Het gebruik van biobrandstoffen - vloeibare of gasvormige brandstof voor gebruik in transport en geproduceerd uit biomassa - kan een belangrijke bijdrage leveren aan het verminderen van de uitstoot van broeikasgassen. De EU-richtlijn hernieuwbare energie stelt doelen om het gebruik van duurzaam geproduceerde biobrandstoffen te stimuleren en deze zijn door het Nederlandse parlement in nationale wetgeving geïmplementeerd.

Omdat biobrandstoffen wereldwijd worden geproduceerd en verhandeld, zijn internationale overeenkomsten van essentieel belang om duurzaamheid te waarborgen. Nederland is in het Global Bio-Energy Partnership vertegenwoordigd door het ministerie van Infrastructuur en Milieu.

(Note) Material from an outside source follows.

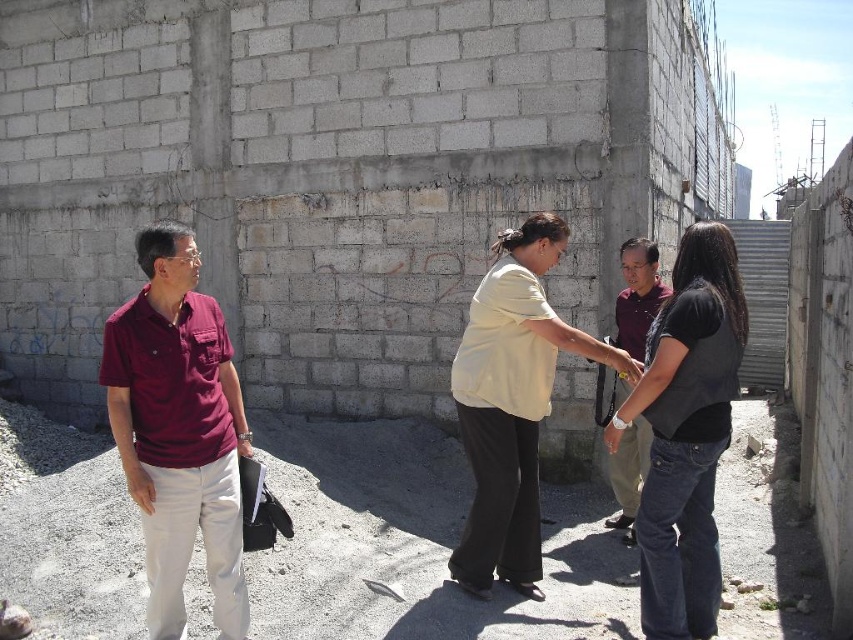 You are an observer at the construction site. You notice two shirts among the people present. The maroon fabric shirt at left and the light yellow cotton shirt at center. Which shirt has a larger size?

The light yellow cotton shirt at center has a larger size compared to the maroon fabric shirt at left.

You are a construction worker trying to determine which maroon shirt is more suitable for a tight workspace. Given that the maroon fabric shirt at left and the maroon shirt at center are both available, which one is narrower and thus better suited for navigating narrow areas?

The maroon shirt at center is narrower than the maroon fabric shirt at left, making it better suited for tight spaces.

EU-richtlijn inzake hernieuwbare energie

In 2011 heeft het Nederlandse parlement de bepalingen van de EU-richtlijn hernieuwbare energie in nationale wetgeving opgenomen. De EU-richtlijn stelt ambitieuze doelen voor alle lidstaten om het aandeel energie uit hernieuwbare bronnen inclusief biobrandstoffen te verhogen tot 20% tegen 2020, en in de transportsector tegen 10% tegen hetzelfde jaar.

Doelwit

Nederland zal de EU-richtlijn implementeren door het aandeel energie uit hernieuwbare bronnen zoals biobrandstoffen, biogas en elektriciteit voor wegtransport geleidelijk te verhogen. Het doel is om vertrouwen te wekken dat biobrandstoffen een levensvatbare energiebron zijn en geleidelijk aan de EU-doelstelling van een aandeel van 10% biobrandstoffen in 2020 in de vervoerssector te halen.

Duurzaamheid criteria

Biobrandstoffen die moeten worden opgenomen om de doelstellingen voor hernieuwbare energie te halen, moeten voldoen aan de duurzaamheidscriteria van de EU-richtlijn voor de productie van biobrandstoffen en vloeibare biomassa. Duurzaam betekent dat de productie van biobrandstoffen de biodiversiteitrijke gebieden, primaire bossen, veengebieden respecteert en bijdraagt aan het verminderen van de uitstoot van broeikasgassen.

Indirecte verandering in landgebruik

De richtlijn bevat duurzaamheidsaspecten waarvoor nog geen strikte eisen zijn. Een dergelijk aspect is het verminderen van de negatieve gevolgen van indirecte veranderingen in landgebruik. Nederland is proactief in de EU bij het ontwikkelen van maatregelen om deze negatieve effecten te verminderen.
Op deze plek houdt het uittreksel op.